What needs to be done: Go over the data and copy out each line with "https" in it.

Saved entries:
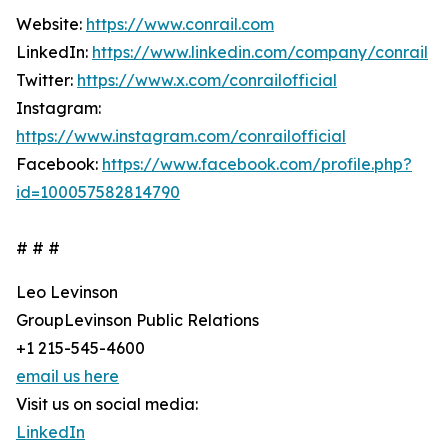
Website:
https://www.conrail.com
LinkedIn:
https://www.linkedin.com/company/conrail
Twitter:
https://www.x.com/conrailofficial
Instagram:
https://www.instagram.com/conrailofficial
Facebook:
https://www.facebook.com/profile.php?
id=100057582814790
# # #
Leo Levinson
GroupLevinson Public Relations
+1 215-545-4600
email us here
Visit us on social media:
LinkedIn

Answer box:
https://www.conrail.com
https://www.linkedin.com/company/conrail
https://www.x.com/conrailofficial
https://www.instagram.com/conrailofficial
https://www.facebook.com/profile.php?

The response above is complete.